The Thames Express was an express passenger train operated by the New Zealand Railways Department between Auckland and Thames. It ran between 1908 and 1928.

==Introduction==
In the early 20th century, the railways that fanned out from Auckland were isolated from the national network. South of Auckland, apart from commuter services to suburbs and townships near the city, just one dedicated passenger train operated - the Rotorua Express, which only became daily in October 1902. All other passenger services were "mixed" trains that involved one or more passenger carriages being attached to a freight service. In December 1908, just after the opening of the North Island Main Trunk railway connected the Auckland section to the rest of the North Island, the decision was taken to introduce a daily afternoon service south of Auckland to Frankton. This service continued on to Thames, with connecting trains to Cambridge and Waihi, and became known as the Thames Express.

==Operation==
The Thames Express competed directly with the Northern Steamship Company for traffic between Thames and Auckland. Due to the circuitous nature of the railway line, the much more direct water route of the steamships afforded them an inherent advantage. The increased implementation of new A class steam locomotives allowed the express to take 6 hours 45 minutes to complete its 237 km long journey, but this did not gain many passengers from the steamships. Instead, passengers primarily used the Thames Express to travel to intermediate destinations rather than from terminus to terminus. For example, in its day, it provided the quickest transport between Thames and Hamilton.

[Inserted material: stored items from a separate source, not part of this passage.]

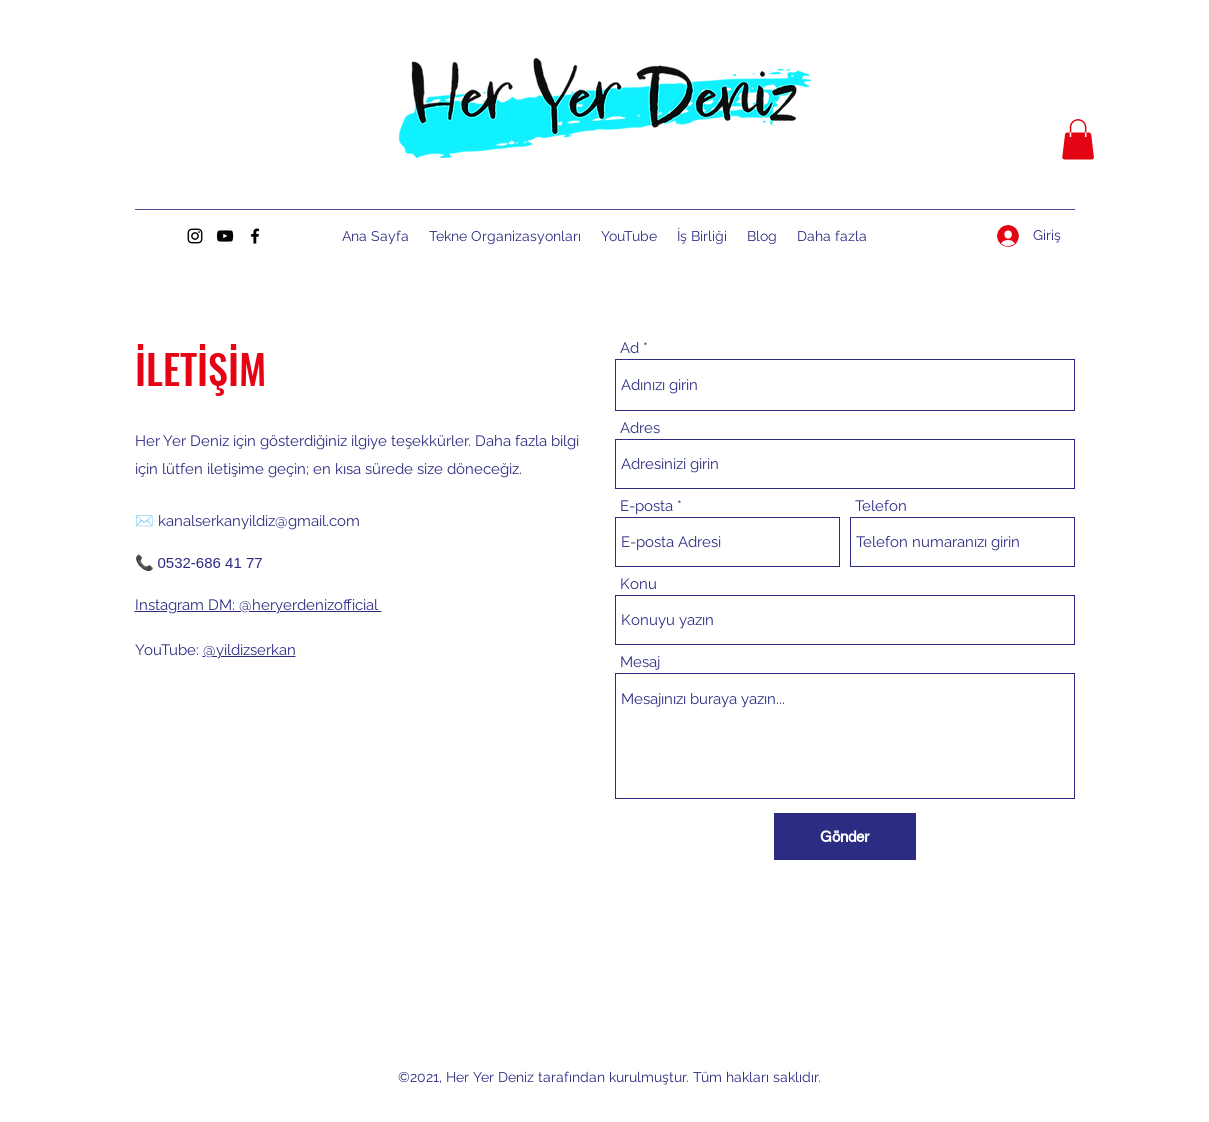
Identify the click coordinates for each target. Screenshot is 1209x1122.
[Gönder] (845, 836)
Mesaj (640, 662)
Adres (640, 428)
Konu (638, 584)
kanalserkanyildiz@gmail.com (259, 521)
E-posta (646, 506)
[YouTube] (225, 236)
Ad (629, 348)
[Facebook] (255, 236)
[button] (1078, 139)
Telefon (881, 506)
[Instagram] (195, 236)
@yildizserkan (249, 650)
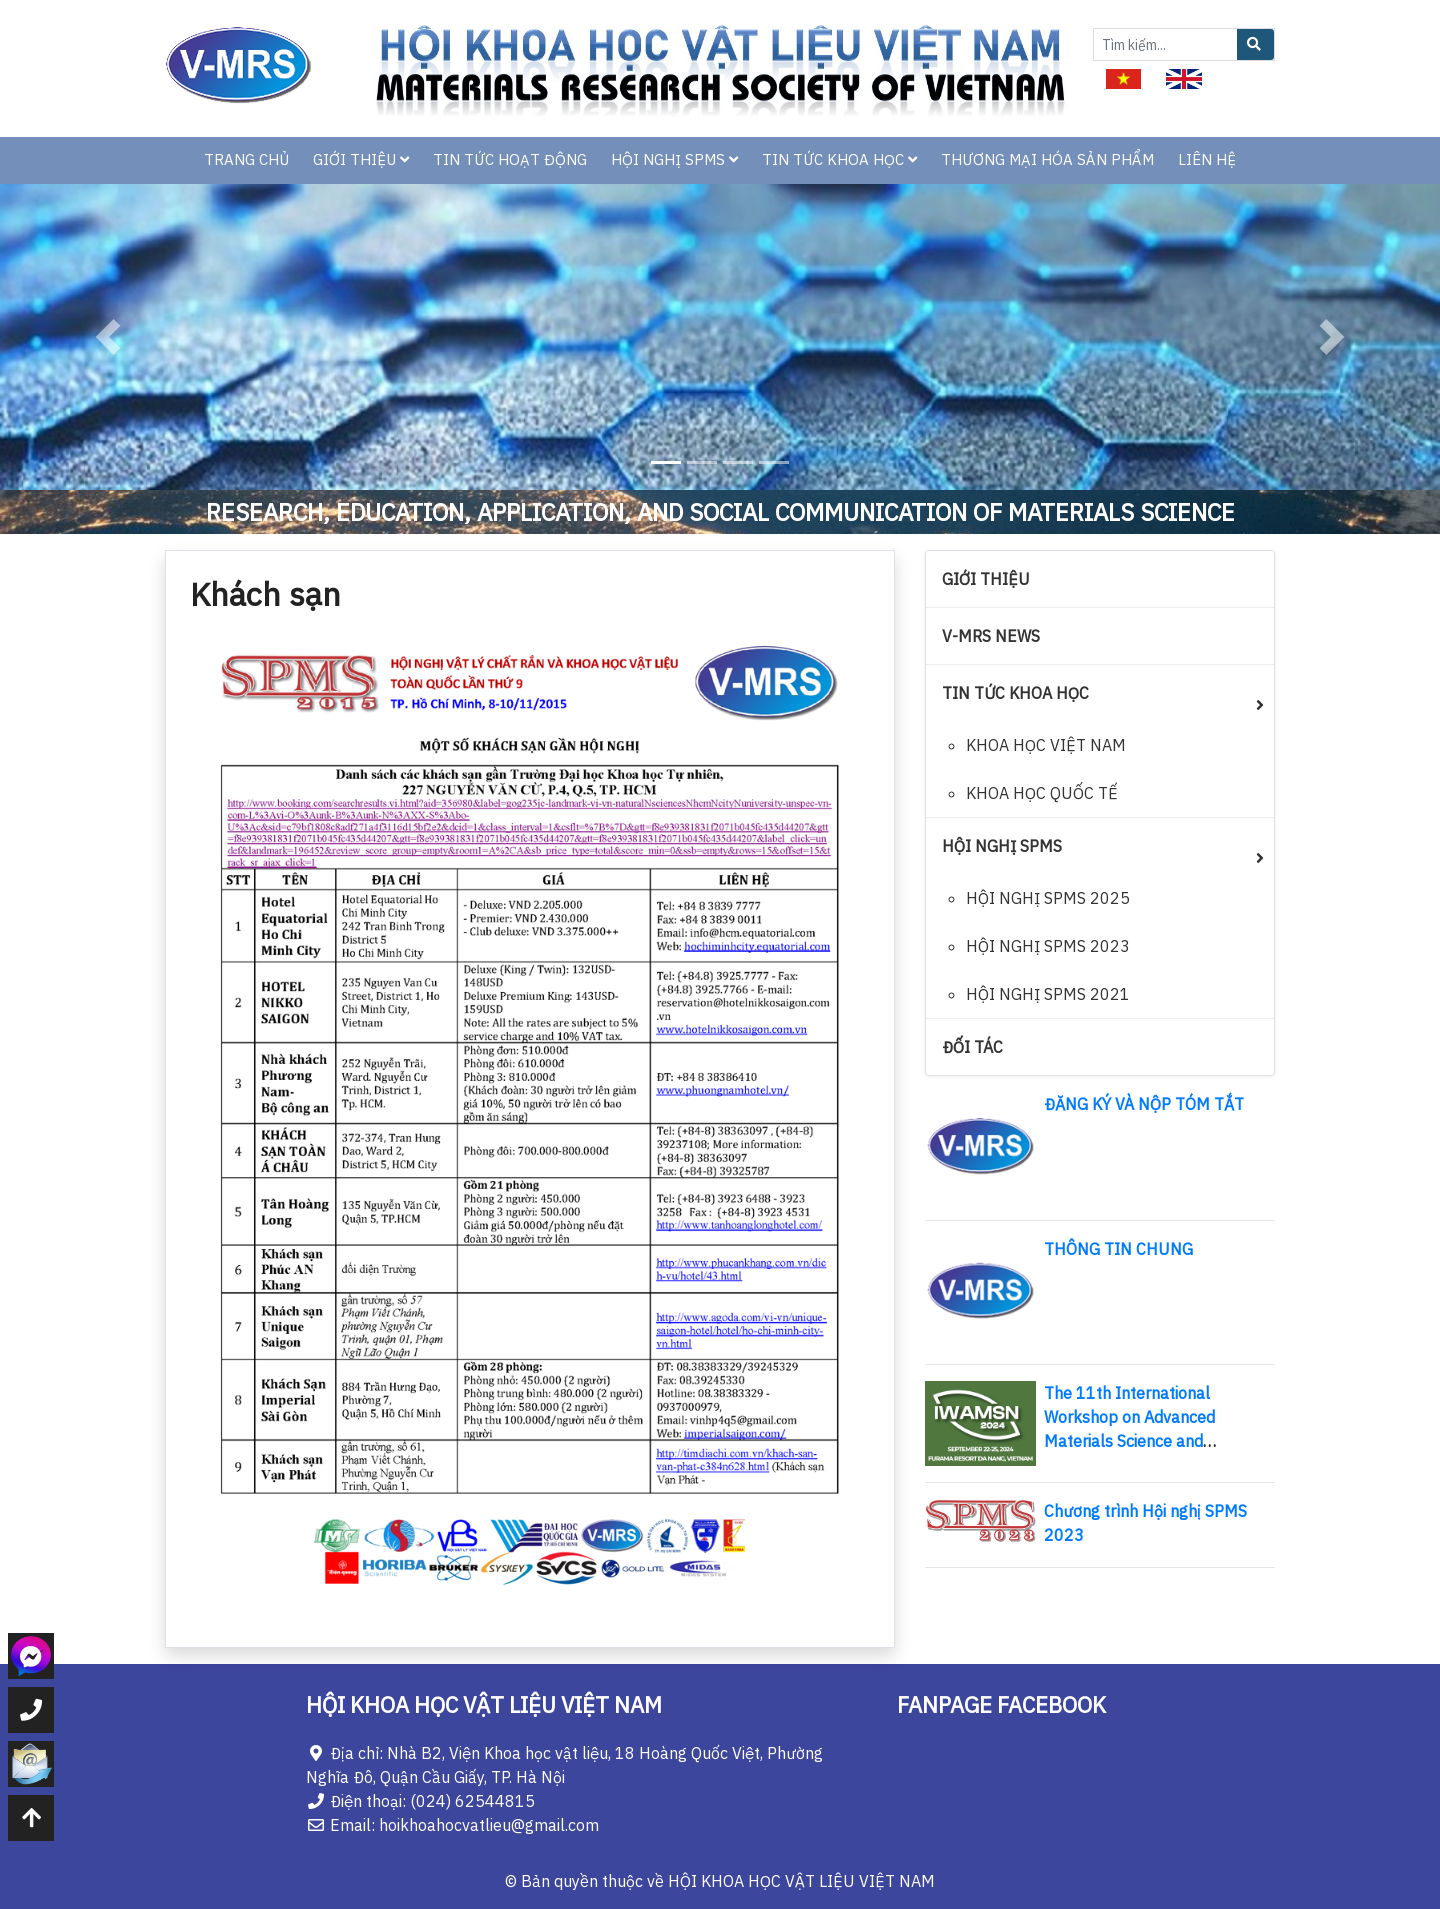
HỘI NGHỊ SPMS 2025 (1048, 898)
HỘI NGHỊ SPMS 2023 (1048, 946)
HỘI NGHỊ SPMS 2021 (1048, 994)
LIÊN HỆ (1207, 159)
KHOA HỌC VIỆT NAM (1046, 745)
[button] (108, 337)
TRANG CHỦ (246, 159)
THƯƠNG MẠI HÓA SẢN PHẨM (1047, 159)
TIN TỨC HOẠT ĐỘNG (510, 159)
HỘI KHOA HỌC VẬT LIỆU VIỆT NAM (801, 1881)
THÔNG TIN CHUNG (1118, 1249)
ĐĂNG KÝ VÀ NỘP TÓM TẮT (1144, 1104)
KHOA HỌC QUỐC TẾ (1042, 793)
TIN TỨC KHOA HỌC (839, 159)
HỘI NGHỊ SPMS (674, 159)
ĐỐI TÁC (972, 1047)
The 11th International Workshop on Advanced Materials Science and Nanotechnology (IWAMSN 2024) (1141, 1441)
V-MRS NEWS (991, 636)
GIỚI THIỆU (361, 159)
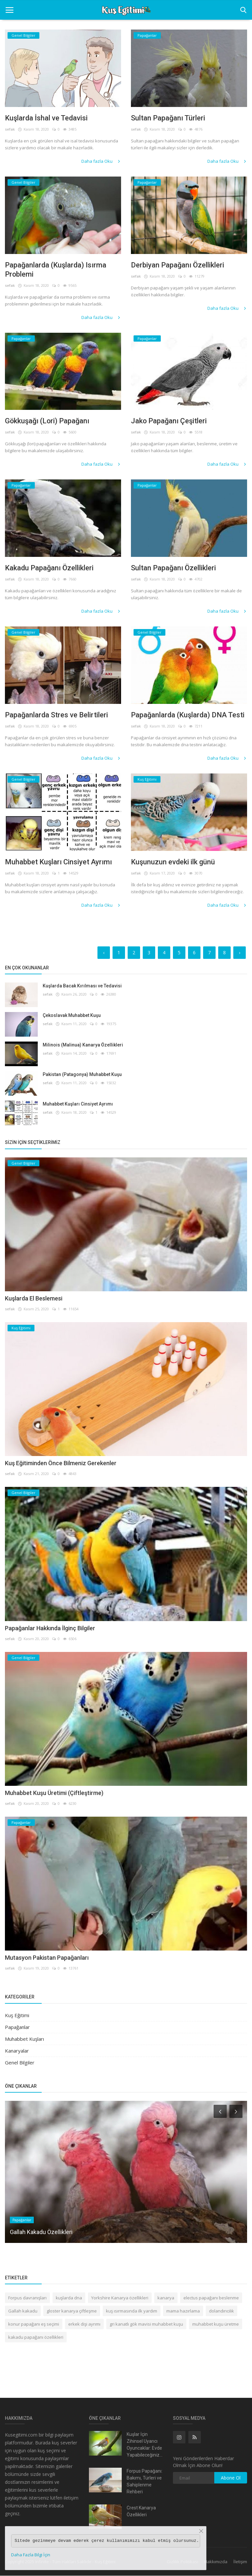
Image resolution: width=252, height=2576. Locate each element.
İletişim (240, 2562)
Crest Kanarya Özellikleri (141, 2511)
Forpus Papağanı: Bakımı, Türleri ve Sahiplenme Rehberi (144, 2482)
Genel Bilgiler (19, 2062)
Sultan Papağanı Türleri (168, 118)
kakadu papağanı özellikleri (35, 2337)
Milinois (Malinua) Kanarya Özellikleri (83, 1044)
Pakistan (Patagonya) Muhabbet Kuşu (82, 1074)
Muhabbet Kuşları (24, 2039)
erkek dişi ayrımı (84, 2324)
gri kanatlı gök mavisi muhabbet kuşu (146, 2324)
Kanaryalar (17, 2050)
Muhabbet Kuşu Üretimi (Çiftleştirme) (54, 1792)
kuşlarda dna (69, 2298)
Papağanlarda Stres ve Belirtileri (56, 715)
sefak (10, 129)
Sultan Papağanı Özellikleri (173, 568)
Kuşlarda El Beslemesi (33, 1298)
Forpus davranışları (27, 2298)
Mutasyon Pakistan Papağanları (47, 1957)
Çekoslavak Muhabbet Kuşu (72, 1015)
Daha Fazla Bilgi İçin (30, 2555)
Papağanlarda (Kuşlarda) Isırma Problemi (56, 269)
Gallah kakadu (22, 2311)
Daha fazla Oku (101, 161)
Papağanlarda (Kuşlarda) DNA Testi (188, 715)
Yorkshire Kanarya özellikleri (119, 2298)
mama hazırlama (183, 2311)
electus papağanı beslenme (211, 2298)
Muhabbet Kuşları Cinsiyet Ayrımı (58, 862)
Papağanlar (17, 2027)
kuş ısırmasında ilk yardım (131, 2311)
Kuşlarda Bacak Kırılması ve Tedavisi (82, 985)
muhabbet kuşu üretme (215, 2324)
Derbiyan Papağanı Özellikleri (177, 265)
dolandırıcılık (221, 2311)
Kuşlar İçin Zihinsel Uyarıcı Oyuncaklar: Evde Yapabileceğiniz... (144, 2445)
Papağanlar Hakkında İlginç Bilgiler (50, 1628)
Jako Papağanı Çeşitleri (169, 421)
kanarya (166, 2298)
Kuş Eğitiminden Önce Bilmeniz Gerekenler (60, 1463)
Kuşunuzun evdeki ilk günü (173, 862)
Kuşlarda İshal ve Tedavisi (46, 118)
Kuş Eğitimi (17, 2015)
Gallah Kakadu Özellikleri (41, 2231)
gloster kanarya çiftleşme (72, 2311)
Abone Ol (231, 2478)
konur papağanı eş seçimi (33, 2324)
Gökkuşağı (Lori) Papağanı (47, 421)
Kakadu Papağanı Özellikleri (49, 568)
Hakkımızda (215, 2562)
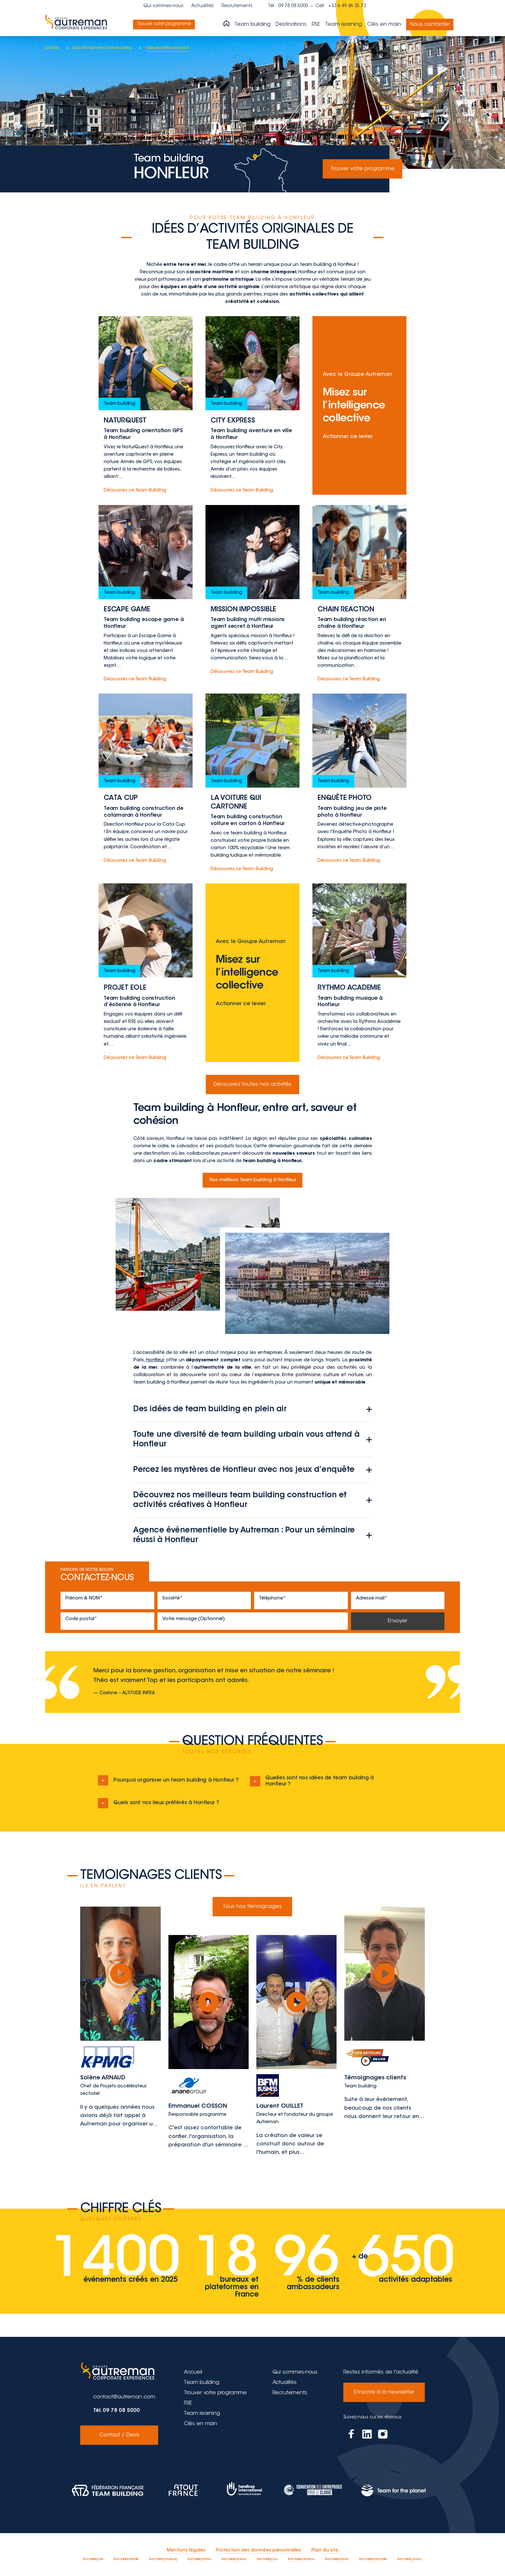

In 1917, economic difficulties created by the conditions of World War I meant that the Thames and Rotorua Expresses were combined into a single train. They ran together between Auckland and Morrinsville and were then split to operate independently to their destinations. This practice continued until June 1919, when provincial expresses were temporarily cancelled. The Thames Express returned in December 1919 and reverted to operating separately from the Rotorua Express.

==Demise==
In the early 1920s, the Thames Expresss future looked positive as it was supplemented with another passenger service that ran from Thames to Frankton to provide a connection with the Night Limited that ran between Auckland and Wellington. This extra service was sometimes a carriage train hauled by locomotives such as the U^{D} class and sometimes a railcar service employing the experimental Sentinel-Cammell steam railcar. The opening of the East Coast Main Trunk Railway through to the Bay of Plenty in 1928 significantly reduced Thames's importance as a terminus. With the introduction of a direct express to the Bay of Plenty, the Taneatua Express, the Thames Express was superfluous and unnecessary and accordingly ceased to operate. The Night Limited feeder service did not long outlive it, and by 1947, even the mixed trains to Thames had ceased to operate and passenger services to the town were never reinstated in any form.